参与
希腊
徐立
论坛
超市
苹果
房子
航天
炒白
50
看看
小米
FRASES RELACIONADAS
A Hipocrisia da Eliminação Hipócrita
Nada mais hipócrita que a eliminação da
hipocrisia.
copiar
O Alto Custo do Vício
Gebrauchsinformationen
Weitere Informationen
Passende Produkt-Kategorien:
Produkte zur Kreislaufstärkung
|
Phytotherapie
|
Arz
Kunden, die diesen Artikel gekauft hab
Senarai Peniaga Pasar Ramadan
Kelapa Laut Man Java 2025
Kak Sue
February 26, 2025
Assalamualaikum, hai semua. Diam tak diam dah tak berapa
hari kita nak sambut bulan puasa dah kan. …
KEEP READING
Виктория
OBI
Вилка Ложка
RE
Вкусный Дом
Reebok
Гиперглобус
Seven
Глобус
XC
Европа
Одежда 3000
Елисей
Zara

____

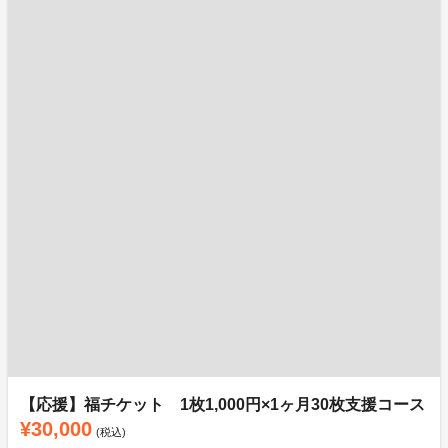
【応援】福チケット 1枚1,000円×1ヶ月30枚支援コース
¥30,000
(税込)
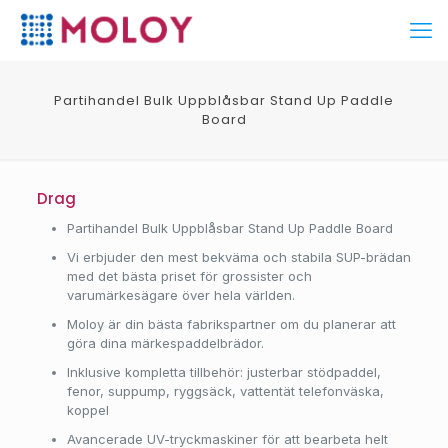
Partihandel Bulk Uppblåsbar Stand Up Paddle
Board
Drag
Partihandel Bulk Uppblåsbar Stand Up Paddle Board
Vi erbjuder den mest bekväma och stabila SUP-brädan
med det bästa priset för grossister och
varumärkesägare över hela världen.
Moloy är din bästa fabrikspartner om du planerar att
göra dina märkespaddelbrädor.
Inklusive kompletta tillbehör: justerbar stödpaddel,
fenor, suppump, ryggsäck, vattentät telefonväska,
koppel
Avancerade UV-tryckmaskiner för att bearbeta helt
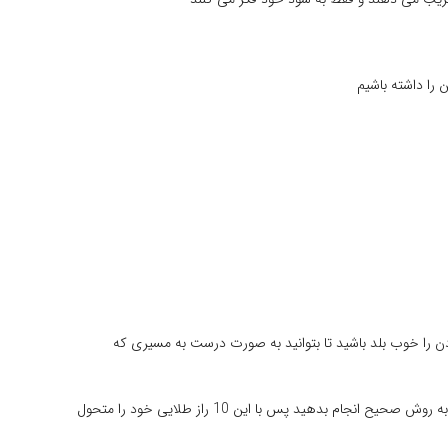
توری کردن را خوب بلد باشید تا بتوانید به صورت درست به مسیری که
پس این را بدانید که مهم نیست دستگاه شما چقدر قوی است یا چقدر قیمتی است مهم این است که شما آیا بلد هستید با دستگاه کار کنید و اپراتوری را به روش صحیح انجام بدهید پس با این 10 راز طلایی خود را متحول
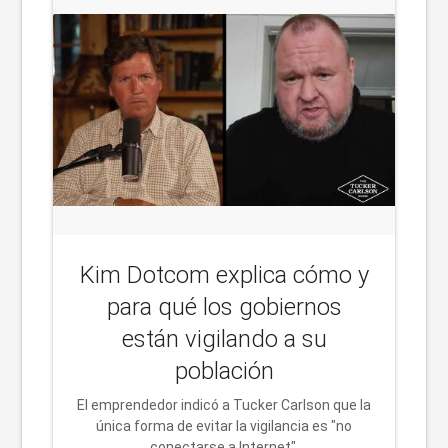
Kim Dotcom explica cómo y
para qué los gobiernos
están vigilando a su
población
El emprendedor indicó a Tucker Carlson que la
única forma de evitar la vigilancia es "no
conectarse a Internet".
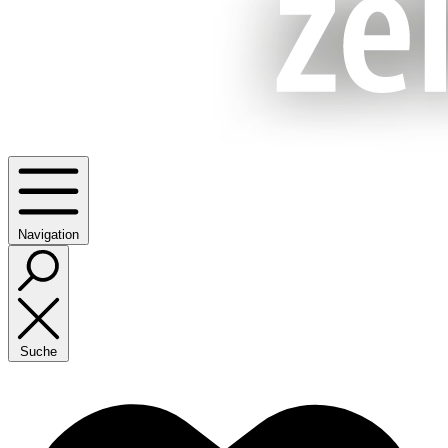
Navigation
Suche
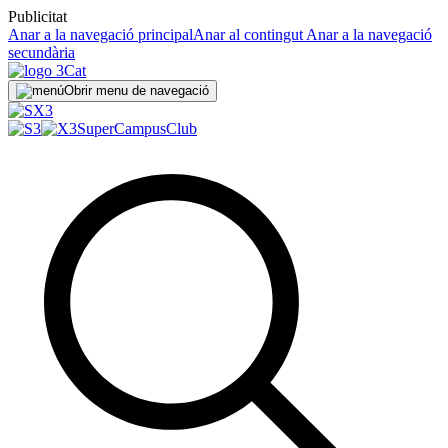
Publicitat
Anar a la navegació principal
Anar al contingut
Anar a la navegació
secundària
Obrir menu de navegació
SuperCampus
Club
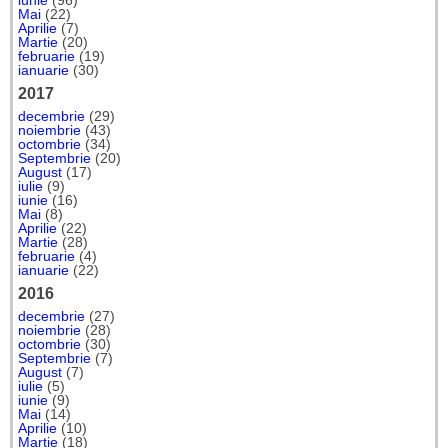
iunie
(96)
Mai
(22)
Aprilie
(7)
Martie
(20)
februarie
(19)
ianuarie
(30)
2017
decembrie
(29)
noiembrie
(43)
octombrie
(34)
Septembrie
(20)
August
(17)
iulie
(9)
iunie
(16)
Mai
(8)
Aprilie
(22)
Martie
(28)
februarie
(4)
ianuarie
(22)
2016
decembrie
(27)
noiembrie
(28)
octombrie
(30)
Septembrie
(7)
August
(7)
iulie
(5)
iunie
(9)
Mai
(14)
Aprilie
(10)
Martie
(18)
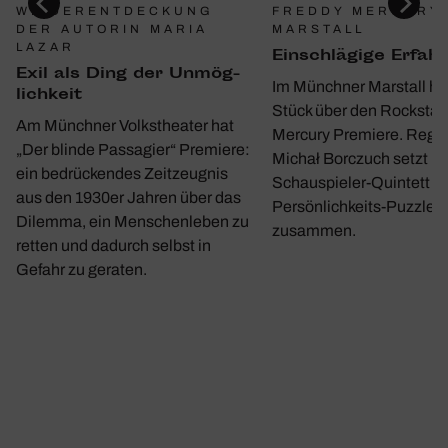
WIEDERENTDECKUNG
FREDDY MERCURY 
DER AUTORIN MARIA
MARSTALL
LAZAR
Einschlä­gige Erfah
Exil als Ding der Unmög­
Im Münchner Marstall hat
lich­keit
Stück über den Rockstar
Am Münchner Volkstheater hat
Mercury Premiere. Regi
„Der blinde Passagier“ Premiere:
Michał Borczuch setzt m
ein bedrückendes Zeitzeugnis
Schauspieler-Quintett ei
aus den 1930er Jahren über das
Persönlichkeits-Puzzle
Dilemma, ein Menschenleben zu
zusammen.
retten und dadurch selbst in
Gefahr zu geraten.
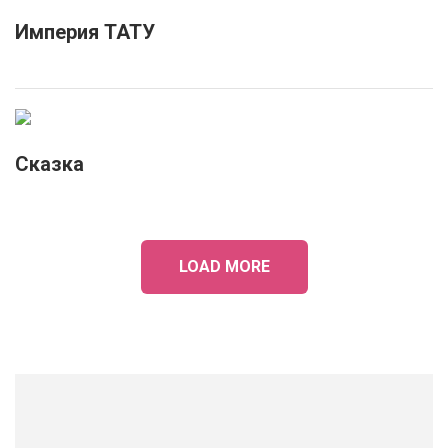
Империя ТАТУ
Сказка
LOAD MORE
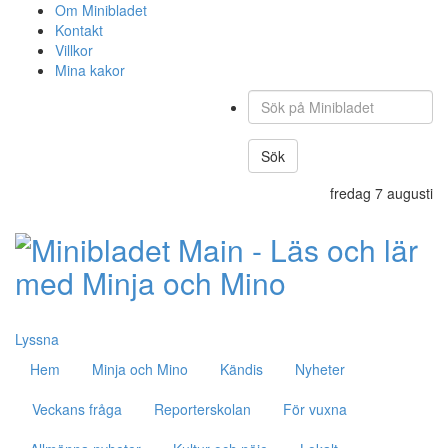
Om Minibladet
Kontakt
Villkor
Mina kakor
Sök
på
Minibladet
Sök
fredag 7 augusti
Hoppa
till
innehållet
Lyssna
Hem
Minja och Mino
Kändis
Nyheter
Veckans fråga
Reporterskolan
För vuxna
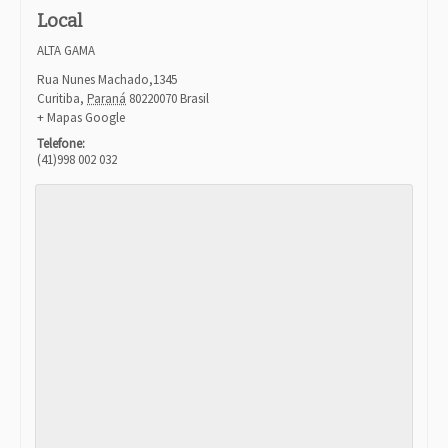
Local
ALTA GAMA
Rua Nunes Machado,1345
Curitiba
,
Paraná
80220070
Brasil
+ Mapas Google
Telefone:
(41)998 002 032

____

* Task goal *
Take from the listing above each line in which the string "Uppblåsbar" is found.

* Response for this exercise *
Partihandel Bulk Uppblåsbar Stand Up Paddle
Partihandel Bulk Uppblåsbar Stand Up Paddle Board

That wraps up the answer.